[MINOR] Fix Typos 'an -> a'

## What changes were proposed in this pull request? `an -> a` Use cmds like `find . -name '*.R' | xargs -i sh -c "grep -in ' an [^aeiou]' {} && echo {}"` to generate candidates, and review them one by one. ## How was this patch tested? manual tests Author: Zheng RuiFeng <ruifengz@foxmail.com> Closes #13515 from zhengruifeng/an_a.
author: Zheng RuiFeng <ruifengz@foxmail.com> 2016-06-06 09:35:47 +0100
committer: Sean Owen <sowen@cloudera.com> 2016-06-06 09:35:47 +0100
commit: fd8af397132fa1415a4c19d7f5cb5a41aa6ddb27 (patch)
tree: a653b3542d0671c8cb8b3ff7fa3755525c0606a4 /python
parent: 32f2f95dbdfb21491e46d4b608fd4e8ac7ab8973 (diff)
download: spark-fd8af397132fa1415a4c19d7f5cb5a41aa6ddb27.tar.gz
spark-fd8af397132fa1415a4c19d7f5cb5a41aa6ddb27.tar.bz2
spark-fd8af397132fa1415a4c19d7f5cb5a41aa6ddb27.zip
9 files changed, 12 insertions, 12 deletions
diff --git a/python/pyspark/ml/classification.py b/python/pyspark/ml/classification.py
index 7710fdf2e2..77badebeb4 100644
--- a/python/pyspark/ml/classification.py
+++ b/python/pyspark/ml/classification.py
@@ -351,7 +351,7 @@ class BinaryLogisticRegressionSummary(LogisticRegressionSummary):
     def roc(self):
         """
         Returns the receiver operating characteristic (ROC) curve,
-        which is an Dataframe having two fields (FPR, TPR) with
+        which is a Dataframe having two fields (FPR, TPR) with
         (0.0, 0.0) prepended and (1.0, 1.0) appended to it.
 
         .. seealso:: `Wikipedia reference \
@@ -380,7 +380,7 @@ class BinaryLogisticRegressionSummary(LogisticRegressionSummary):
     @since("2.0.0")
     def pr(self):
         """
-        Returns the precision-recall curve, which is an Dataframe
+        Returns the precision-recall curve, which is a Dataframe
         containing two fields recall, precision with (0.0, 1.0) prepended
         to it.
 
diff --git a/python/pyspark/ml/pipeline.py b/python/pyspark/ml/pipeline.py
index eb6d3310d6..0777527134 100644
--- a/python/pyspark/ml/pipeline.py
+++ b/python/pyspark/ml/pipeline.py
@@ -42,7 +42,7 @@ class Pipeline(Estimator, MLReadable, MLWritable):
     stage.
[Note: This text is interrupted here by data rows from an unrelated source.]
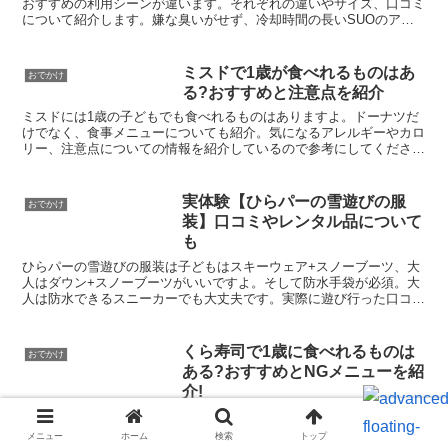
おすすめの利用シーンが違います。それぞれの違いやサイズ、口コミ
について紹介します。嫌な臭いがせず、冷却時間の長いSUOのアイ
スリングで暑い夏もエコに乗り切りましょう♪
ミスドで1歳が食べれるものはあ
おでかけ
る?おすすめと注意点を紹介
ミスドには1歳の子どもでも食べれるものはありますよ。ドーナツだ
けでなく、食事メニューについても紹介。気になるアレルギーやカロ
リー、注意点についての情報を紹介しているので参考にしてください
ね。ミスドは楽しい食事やおやつタイムにピッタリですよ♪
実体験【ひらパーの雪遊びの服
おでかけ
装】口コミやレンタル品について
も
ひらパーの雪遊びの服装は子どもはスキーウェア+スノーブーツ、大
人はダウン+スノーブーツがいいですよ。そして防水手袋が必須。大
人は防水できるスニーカーでも大丈夫です。実際に遊び行った口コミ
や当日の流れ、雪遊びを楽しむための持ち物について紹介。
くら寿司で1歳に食べれるものは
おでかけ
ある?おすすめとNGメニューを紹
介!
くら寿司には1歳の子どもでも食べれるものはたくさんありますよ。
おすすめメニューやNGメニューを紹介!子連れに優しい貸し出し品や
メニュー
ホーム
検索
トップ
サイドバー
サービスが充実。また、アプリから予約すれば、待ち時間なしで子ど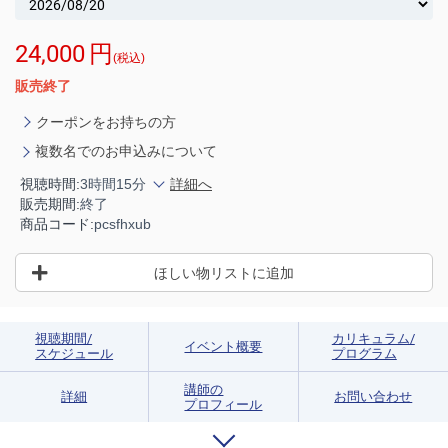
24,000
円
(税込)
販売終了
クーポンをお持ちの方
複数名でのお申込みについて
視聴時間:
3時間15分
詳細へ
販売期間:
終了
商品コード:
pcsfhxub
ほしい物リストに追加
視聴期間/
カリキュラム/
イベント概要
スケジュール
プログラム
講師の
詳細
お問い合わせ
プロフィール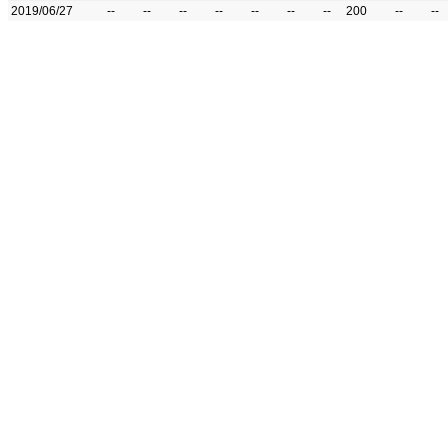
2019/06/27
--
--
--
--
--
--
--
200
--
--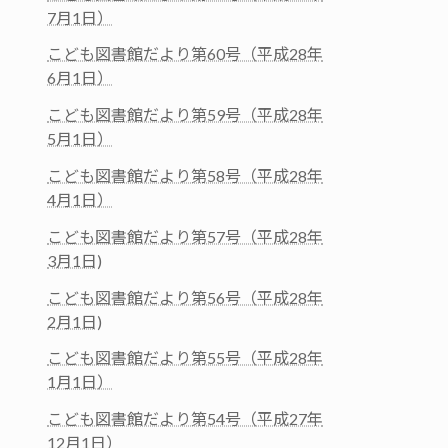
7月1日）
こども図書館だより第60号（平成28年
6月1日）
こども図書館だより第59号（平成28年
5月1日）
こども図書館だより第58号（平成28年
4月1日）
こども図書館だより第57号（平成28年
3月1日)
こども図書館だより第56号（平成28年
2月1日)
こども図書館だより第55号（平成28年
1月1日）
こども図書館だより第54号（平成27年
12月1日）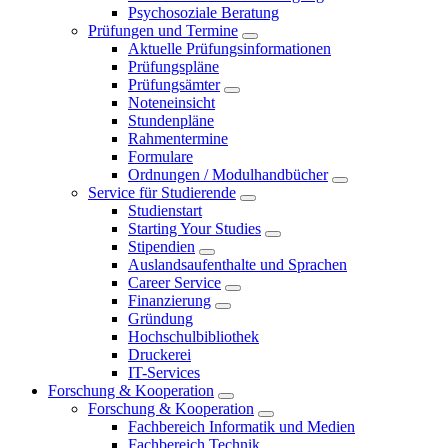
Psychosoziale Beratung
Prüfungen und Termine
Aktuelle Prüfungsinformationen
Prüfungspläne
Prüfungsämter
Noteneinsicht
Stundenpläne
Rahmentermine
Formulare
Ordnungen / Modulhandbücher
Service für Studierende
Studienstart
Starting Your Studies
Stipendien
Auslandsaufenthalte und Sprachen
Career Service
Finanzierung
Gründung
Hochschulbibliothek
Druckerei
IT-Services
Forschung & Kooperation
Forschung & Kooperation
Fachbereich Informatik und Medien
Fachbereich Technik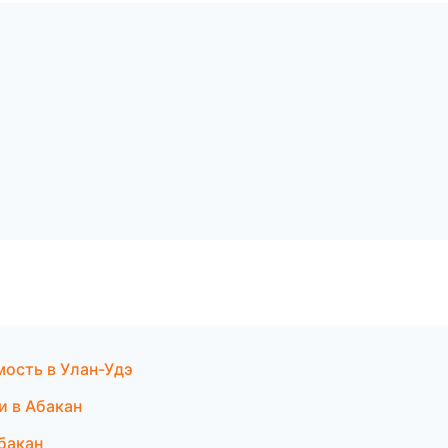
ость в Улан-Удэ
и в Абакан
Абакан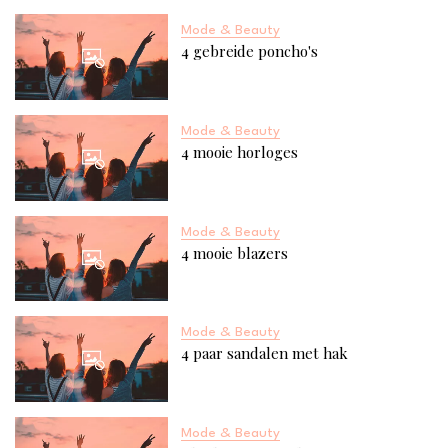
Mode & Beauty
4 gebreide poncho's
Mode & Beauty
4 mooie horloges
Mode & Beauty
4 mooie blazers
Mode & Beauty
4 paar sandalen met hak
Mode & Beauty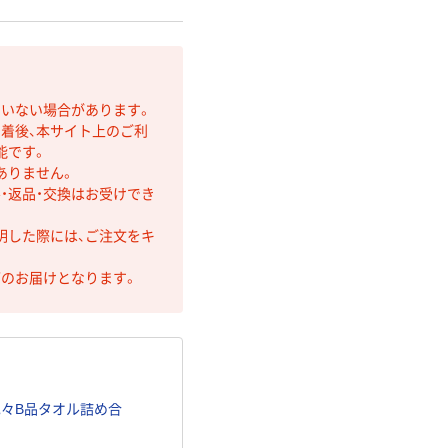
ていない場合があります。
着後、本サイト上のご利
能です。
ありません。
・返品・交換はお受けでき
明した際には、ご注文をキ
第のお届けとなります。
色々B品タオル詰め合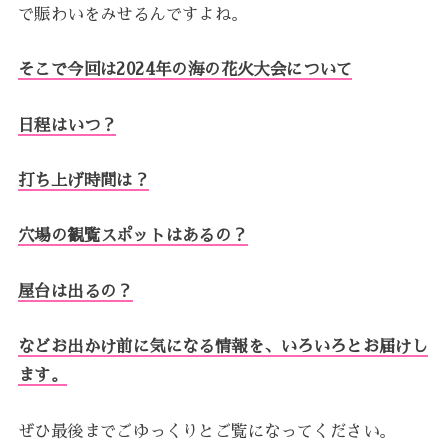
で賑わいをみせるんですよね。
そこで今回は2024年の海の花火大会について
日程はいつ？
打ち上げ時間は？
穴場の観覧スポットはあるの？
屋台は出るの？
などお出かけ前に気になる情報を、いろいろとお届けし
ます。
ぜひ最後までごゆっくりとご覧になってください。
If a stage is a :py:class:`Transformer`, its
     :py:meth:`Transformer.transform` method will be called to produce
     the dataset for the next stage. The fitted model from a
-    :py:class:`Pipeline` is an :py:class:`PipelineModel`, which
+    :py:class:`Pipeline` is a :py:class:`PipelineModel`, which
     consists of fitted models and transformers, corresponding to the
     pipeline stages. If there are no stages, the pipeline acts as an
     identity transformer.
diff --git a/python/pyspark/mllib/classification.py b/python/pyspark/mllib/classification.py
index f186217031..3734f87405 100644
--- a/python/pyspark/mllib/classification.py
+++ b/python/pyspark/mllib/classification.py
@@ -52,7 +52,7 @@ class LinearClassificationModel(LinearModel):
 
         Sets the threshold that separates positive predictions from
         negative predictions. An example with prediction score greater
-        than or equal to this threshold is identified as an positive,
+        than or equal to this threshold is identified as a positive,
         and negative otherwise. It is used for binary classification
         only.
         """
diff --git a/python/pyspark/mllib/common.py b/python/pyspark/mllib/common.py
index 6bc2b1e646..31afdf576b 100644
--- a/python/pyspark/mllib/common.py
+++ b/python/pyspark/mllib/common.py
@@ -60,7 +60,7 @@ _picklable_classes = [
 
 # this will call the MLlib version of pythonToJava()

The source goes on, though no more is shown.